Saturday, July 23, 2005

Wrong Man Killed in Tube Incident

It's interesting how quickly the Brits own up to mistakes. This guy was killed yesterday at the Stockwell Tube Station. After a day of mistakenly claiming that he was "directly connected to the bombings," they realized they were mistaken. Unlike the NYPD, they just came out and said, "we were wrong." How refreshing.

Clearly the officers had reason to believe he was a bomber and felt that they had to act quickly. They made a mistake and are owning up to it. As a result, even The Muslim Council of Britain and The human rights organisation Liberty were measured in their reponses. How strange it must be to live in such a rational country full of adults-acting adults.

13 Thoughts:

Blogger Doug said...

Seriously. Taking responsibility; what a concept.

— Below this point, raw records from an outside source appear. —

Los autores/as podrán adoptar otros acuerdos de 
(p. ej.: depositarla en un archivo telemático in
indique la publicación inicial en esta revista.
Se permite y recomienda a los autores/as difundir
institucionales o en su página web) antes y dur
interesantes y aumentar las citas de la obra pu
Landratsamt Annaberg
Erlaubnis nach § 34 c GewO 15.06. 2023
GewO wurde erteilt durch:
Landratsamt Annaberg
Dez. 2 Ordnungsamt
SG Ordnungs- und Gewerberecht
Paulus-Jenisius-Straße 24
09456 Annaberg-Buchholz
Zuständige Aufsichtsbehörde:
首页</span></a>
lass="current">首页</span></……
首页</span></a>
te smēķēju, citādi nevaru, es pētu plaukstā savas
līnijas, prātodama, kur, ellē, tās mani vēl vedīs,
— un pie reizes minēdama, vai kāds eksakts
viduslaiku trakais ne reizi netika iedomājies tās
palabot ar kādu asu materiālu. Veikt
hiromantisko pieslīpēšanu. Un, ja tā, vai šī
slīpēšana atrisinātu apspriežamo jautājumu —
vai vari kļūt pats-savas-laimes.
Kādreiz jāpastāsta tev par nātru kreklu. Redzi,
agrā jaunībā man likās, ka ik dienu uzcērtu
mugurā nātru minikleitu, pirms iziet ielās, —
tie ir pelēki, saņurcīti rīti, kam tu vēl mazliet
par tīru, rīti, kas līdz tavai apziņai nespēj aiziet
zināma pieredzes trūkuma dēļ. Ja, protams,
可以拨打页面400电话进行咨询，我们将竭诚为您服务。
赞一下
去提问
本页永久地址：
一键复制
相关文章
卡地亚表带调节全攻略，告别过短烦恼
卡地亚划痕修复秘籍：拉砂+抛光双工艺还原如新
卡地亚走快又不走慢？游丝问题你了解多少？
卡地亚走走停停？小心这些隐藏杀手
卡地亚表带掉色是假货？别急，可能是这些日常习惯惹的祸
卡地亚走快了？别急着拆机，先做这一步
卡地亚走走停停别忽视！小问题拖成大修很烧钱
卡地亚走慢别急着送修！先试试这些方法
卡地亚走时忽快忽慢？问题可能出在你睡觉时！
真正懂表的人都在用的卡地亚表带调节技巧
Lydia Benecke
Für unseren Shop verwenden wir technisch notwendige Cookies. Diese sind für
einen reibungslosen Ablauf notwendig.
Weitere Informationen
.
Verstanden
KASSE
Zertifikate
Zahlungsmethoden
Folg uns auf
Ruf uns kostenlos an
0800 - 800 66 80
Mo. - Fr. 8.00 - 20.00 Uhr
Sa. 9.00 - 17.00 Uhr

Sunday, July 24, 2005 1:17:00 AM  
Blogger Zeppellina said...

Firstly, I would like to extend my sympathies to the innocent victims family and loved ones.
This is a horrific incident, which, quite frankly, should never have happened.
There are serious questions to be answered now.
When the armed police became resident on the streets after the bombings, I, like others, viewed this with apprehension.
Yes, there are Armed Response Units in every City, but routinely armed Policemen on our streets is not something that we wish for our country.
This is a horrific example of what can happen.
Eye-witnesses say that the man was pinned down before an officer `pumped 5 shots into the mans head`
If he was pinned down...why shoot?
Sorry, of course pinned down people use telepathy to detonate bombs.
Not good enough. An innocent man was murdered on the underground.
This has alarmed the Muslim community even further.
I often run to catch an underground train...if I looked Asian..would I be shot?
Too many questions, and no answers so far. I would like to see a response from the government in parliament about this incident..and soon.

Sunday, July 24, 2005 10:41:00 AM  
Blogger Doug said...

I didn't know he was under custody when it happened. much for the days of police not carrying weapons...

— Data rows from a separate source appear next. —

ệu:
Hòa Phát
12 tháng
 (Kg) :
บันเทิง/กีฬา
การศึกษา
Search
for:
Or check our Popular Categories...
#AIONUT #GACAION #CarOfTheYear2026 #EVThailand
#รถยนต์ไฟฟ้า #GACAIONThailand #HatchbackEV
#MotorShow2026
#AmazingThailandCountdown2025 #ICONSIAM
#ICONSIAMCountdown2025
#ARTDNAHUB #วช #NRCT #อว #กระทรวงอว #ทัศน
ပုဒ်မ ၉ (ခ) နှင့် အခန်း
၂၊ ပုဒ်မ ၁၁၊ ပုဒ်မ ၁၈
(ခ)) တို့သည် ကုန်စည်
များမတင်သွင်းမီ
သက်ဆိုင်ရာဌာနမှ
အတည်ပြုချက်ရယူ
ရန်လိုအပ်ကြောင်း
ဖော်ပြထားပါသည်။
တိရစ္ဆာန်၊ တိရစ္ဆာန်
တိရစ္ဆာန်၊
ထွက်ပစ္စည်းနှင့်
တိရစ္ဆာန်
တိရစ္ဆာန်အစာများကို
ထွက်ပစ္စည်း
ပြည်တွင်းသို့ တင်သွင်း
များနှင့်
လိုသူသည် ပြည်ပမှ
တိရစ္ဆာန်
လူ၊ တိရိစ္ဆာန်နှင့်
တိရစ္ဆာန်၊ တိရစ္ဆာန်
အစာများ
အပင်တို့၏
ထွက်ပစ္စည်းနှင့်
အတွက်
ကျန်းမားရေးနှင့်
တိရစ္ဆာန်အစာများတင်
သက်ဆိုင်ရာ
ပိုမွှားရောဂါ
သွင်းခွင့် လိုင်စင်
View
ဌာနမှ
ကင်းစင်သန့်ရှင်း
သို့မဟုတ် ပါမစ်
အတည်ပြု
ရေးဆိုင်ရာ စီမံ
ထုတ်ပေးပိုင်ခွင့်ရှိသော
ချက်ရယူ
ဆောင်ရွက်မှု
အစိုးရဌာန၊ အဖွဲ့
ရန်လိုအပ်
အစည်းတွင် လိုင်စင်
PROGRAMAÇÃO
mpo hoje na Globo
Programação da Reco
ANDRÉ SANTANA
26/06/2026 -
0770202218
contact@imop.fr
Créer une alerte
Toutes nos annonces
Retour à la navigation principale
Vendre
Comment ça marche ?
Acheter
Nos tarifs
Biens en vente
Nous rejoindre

But you see in our posts here how low our standards in the US have become. We welcome even some responsibility taken by the government in any way, shape, or form.

Sunday, July 24, 2005 10:59:00 AM  
Blogger Demotiki said...


Your point about "running for the train" came to mind as soon as I read the discriptions of the event described by bystanders. Trying to catch a departing train is not unusual, nor a crime. The argument that this individual came out of a watched building and then "gasp" boarded a train! How do most people get around? Is it so rare for a man to 1. Leave home and 2. Board a train? If we were to shoot everyone who met those criteria, the cure would be worse than the sicknes.

I understand why the police overacted. If they really thought this guy was about to blow them and everyone else up, they would be very motivated to shoot him in the head. I don't blame them as individuals - they made a very difficult choice in a very difficult situation.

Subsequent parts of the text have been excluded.